# [Task details]
Please tally the lines of the listing that hold the string "screenshot", and reply with that total only.

---

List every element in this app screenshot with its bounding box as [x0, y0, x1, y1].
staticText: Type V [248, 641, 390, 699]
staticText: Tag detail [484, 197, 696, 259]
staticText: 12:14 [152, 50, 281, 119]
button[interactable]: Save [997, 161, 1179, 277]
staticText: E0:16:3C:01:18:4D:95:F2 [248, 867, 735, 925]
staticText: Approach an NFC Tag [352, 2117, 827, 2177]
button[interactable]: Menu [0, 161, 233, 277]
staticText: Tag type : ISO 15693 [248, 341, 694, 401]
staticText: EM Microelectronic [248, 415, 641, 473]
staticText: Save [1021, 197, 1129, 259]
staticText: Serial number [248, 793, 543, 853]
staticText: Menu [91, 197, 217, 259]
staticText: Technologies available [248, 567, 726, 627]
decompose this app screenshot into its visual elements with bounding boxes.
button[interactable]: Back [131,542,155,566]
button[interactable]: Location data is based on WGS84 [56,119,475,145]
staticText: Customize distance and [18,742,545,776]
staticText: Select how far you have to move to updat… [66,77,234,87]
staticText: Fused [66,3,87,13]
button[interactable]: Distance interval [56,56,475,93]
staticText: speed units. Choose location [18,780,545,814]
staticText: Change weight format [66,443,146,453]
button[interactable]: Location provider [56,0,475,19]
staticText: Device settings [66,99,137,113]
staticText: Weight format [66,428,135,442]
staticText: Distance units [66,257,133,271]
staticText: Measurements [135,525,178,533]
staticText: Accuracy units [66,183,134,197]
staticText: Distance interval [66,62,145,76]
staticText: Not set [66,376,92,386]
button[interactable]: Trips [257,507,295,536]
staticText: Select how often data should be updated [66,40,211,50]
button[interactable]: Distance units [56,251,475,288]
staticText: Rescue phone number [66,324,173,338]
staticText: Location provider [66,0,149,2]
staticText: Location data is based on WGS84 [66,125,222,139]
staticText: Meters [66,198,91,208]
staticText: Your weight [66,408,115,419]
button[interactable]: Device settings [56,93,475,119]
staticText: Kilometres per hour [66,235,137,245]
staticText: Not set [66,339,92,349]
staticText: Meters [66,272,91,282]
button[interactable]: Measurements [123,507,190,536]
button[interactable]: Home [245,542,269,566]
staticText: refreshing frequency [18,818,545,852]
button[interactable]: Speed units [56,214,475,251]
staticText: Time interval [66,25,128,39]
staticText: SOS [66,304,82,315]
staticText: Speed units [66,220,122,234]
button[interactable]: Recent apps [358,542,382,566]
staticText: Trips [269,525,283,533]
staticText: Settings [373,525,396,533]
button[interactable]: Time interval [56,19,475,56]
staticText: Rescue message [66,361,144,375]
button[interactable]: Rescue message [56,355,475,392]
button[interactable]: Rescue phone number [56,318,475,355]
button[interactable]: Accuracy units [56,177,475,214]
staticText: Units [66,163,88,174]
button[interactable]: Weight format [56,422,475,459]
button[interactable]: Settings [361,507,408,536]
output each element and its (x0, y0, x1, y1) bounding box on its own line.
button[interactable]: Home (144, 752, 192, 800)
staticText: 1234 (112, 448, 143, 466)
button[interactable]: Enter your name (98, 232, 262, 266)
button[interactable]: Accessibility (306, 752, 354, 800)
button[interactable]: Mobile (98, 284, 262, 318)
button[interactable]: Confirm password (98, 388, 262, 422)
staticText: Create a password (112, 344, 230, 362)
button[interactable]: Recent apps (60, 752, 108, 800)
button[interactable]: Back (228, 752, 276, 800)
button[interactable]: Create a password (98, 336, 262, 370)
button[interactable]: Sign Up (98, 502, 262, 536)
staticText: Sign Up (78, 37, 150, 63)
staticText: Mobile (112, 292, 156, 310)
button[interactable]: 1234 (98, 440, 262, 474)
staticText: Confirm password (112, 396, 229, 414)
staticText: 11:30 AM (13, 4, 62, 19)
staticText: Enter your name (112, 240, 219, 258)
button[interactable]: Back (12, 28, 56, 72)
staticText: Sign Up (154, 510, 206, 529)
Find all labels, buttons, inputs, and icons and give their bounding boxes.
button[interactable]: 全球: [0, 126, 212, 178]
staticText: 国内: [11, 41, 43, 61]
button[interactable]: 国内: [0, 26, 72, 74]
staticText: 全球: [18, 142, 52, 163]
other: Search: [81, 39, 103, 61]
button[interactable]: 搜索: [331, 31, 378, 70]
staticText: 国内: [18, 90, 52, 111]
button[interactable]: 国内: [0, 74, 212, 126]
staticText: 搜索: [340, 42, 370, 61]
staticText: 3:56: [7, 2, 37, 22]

---

# [Result]
2